ANTONIO - Basta che ti guardo.

ANDREA - Cretino, scrivi: Con un altro uomo.

ANTONIO - Con un altro uomo.

ANDREA - Con un altro uomo.

ANTONIO - Due!

ANDREA - Con un altro uomo.

ANTONIO - Un altro, tre.

ANDREA - Con un altro uomo.

ANTONIO - Quattro, ma che faceva, le orgiate tua moglie?

ANDREA - Ma quali quattro, uno solo.

ANTONIO - Uno solo quattro volte, non ci sembra tua moglie.

ANDREA - Ma che dici, pezzo d’imbecille. Andiamo avanti, scusa…

ANTONIO - No, non esiste, mi sono offeso.

ANDREA - Scusa.

ANTONIO - Ti ho detto di no.

ANDREA - Scusa.

ANTONIO - Non accetto le tue scuse, io quando sono offeso, sono offeso.

ANDREA - Cretino, lo devi scrivere, Scusa.

ANTONIO - Ah, ma è una scusa letteraria.

ANDREA - Eh già, io poi chiedevo scusa a te.
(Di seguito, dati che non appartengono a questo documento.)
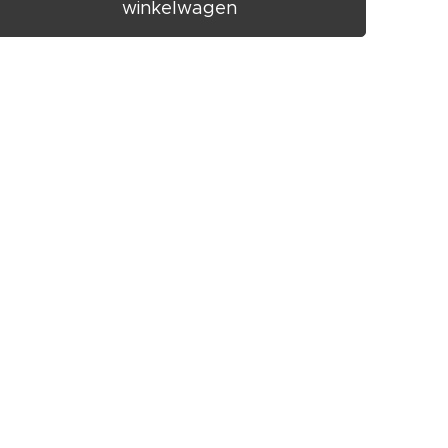
winkelwagen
ANTONIO - Ma io che ne so…

ANDREA - Scusa se non mi firmo, ma intendo mantenere l’anonimato.

ANTONIO - Mantenere l’ano… (pernacchia)

ANDREA - E cos’è questo?

ANTONIO - L’ano-animato.

ANDREA - Cretino tutto attaccato.

ANTONIO - (smorfia di sforzo) Tutto attaccato non mi viene.

ANDREA - Imbecille, scrivi: anonimato.

ANTONIO - Anomalato.

ANDREA - Neanche questo sai scrivere! Ti detto, scrivi: a-no…

ANTONIO - E dove devo scrivere?

ANDREA - Qua. (indicando il foglio)

ANTONIO - Va bene.

ANDREA - A-no…

ANDREA - E due… (continuano a soggetto per minimo tre volte)

ANDREA - Guarda che sei proprio beota.

ANTONIO - Beota, a me, non me l’ha mai detto nessuno. Guarda, io adesso mi informo, lo vado a leggere sulla Enciclopidia, ma se è quello che penso io, non rispondo dei miei nervi e mi arrabbio.

ANDREA - Hai finito?

ANTONIO - Sì.

ANDREA - Continuiamo che è meglio. Scrivi: Firmato un amico.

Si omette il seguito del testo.